Domanda

I'm working on designing a validator for certain objects (fields of those objects). These objects are enclosed in one, bigger object - container.

Example: Car as a container . Consists of Wheels, Engine, Body. Lets say i need to validate if wheels have correct diameter, engine has correct capacity, body has certain length etc.

Theoretically I think I should validate everything before construction of a container (car).

What is the best way to achieve this? Do I make an abstract validator class with validate() method and implement it in every enclosed class? What about the container, do I just not include it at all in the validation process? Thanks for help.

È stato utile?

Soluzione

I'd suggest you not to put the validation logic inside the classes you're going to validate.

I find it better to keep those classes as mere value objects, and create a parallel hierarchy of validators, roughly one for each entity to be validated. Alternatively, you could also create a single validator that can validate all the entities: however, this solution is less scalable and could bring you to violate the open-closed principle when you have to add a new entity (e.g. you want to deal also with the rear-view mirrors of the car).

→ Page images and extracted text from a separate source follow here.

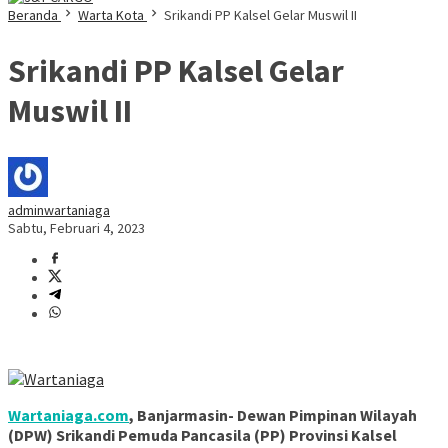
Beranda
Warta Kota
Srikandi PP Kalsel Gelar Muswil II
Srikandi PP Kalsel Gelar
Muswil II
adminwartaniaga
Sabtu, Februari 4, 2023
Wartaniaga.com
, Banjarmasin- Dewan Pimpinan Wilayah
(DPW) Srikandi Pemuda Pancasila (PP) Provinsi Kalsel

Assuming you choose the one entity : one validator approach, the validator of the container will first validate the components inside the container and then validate if they fit together.

Please consider also the possibility of using validator frameworks such as Apache Commons Validator, that can save you from writing boilerplate code. However, since I don't know what kind of complex validation you have to perform, I don't know if it fits your needs.

Furthermore, I don't think you should be worried of validating everything before it is constructed. Just construct it and validate afterwards: then, if it violates the validation rules, you can discard it (i.e. don't persist it anywhere).

Altri suggerimenti

piggy backing off of gd1 answer, I agree. One such way would be to have a ValidatorAdapter for each of your value objects. So it would look like this:

public class GreenCarValidator {
   public GreenCarValidator(Car car) {
      // save reference
   }

   @Override 
   public boolean isValid() {
      return car.getColor().equals("green");
   }
}

public class RedCarValidator {
   public RedCarValidator(Car car) {
      // save reference
   }

   @Override 
   public boolean isValid() {
      // you could compose more validators here for each property in the car object as needed
      return car.getColor().equals("red");
   }
}

Now you can have many types of validators for a single type of object, dynamic and configurable at runtime. Should you put the "valid()" method inside the classes the classes as gd1 suggest you not do, you would lose this flexibility.

You could create a ValidatablePart interface with a validate method, have all parts implement this interface, and then have the container validate all inclosed parts as they are being added to the container or perhaps when calling the the container's build or whatever method that is supposed to construct it.

Your Container class could follow the Template Method Design Pattern.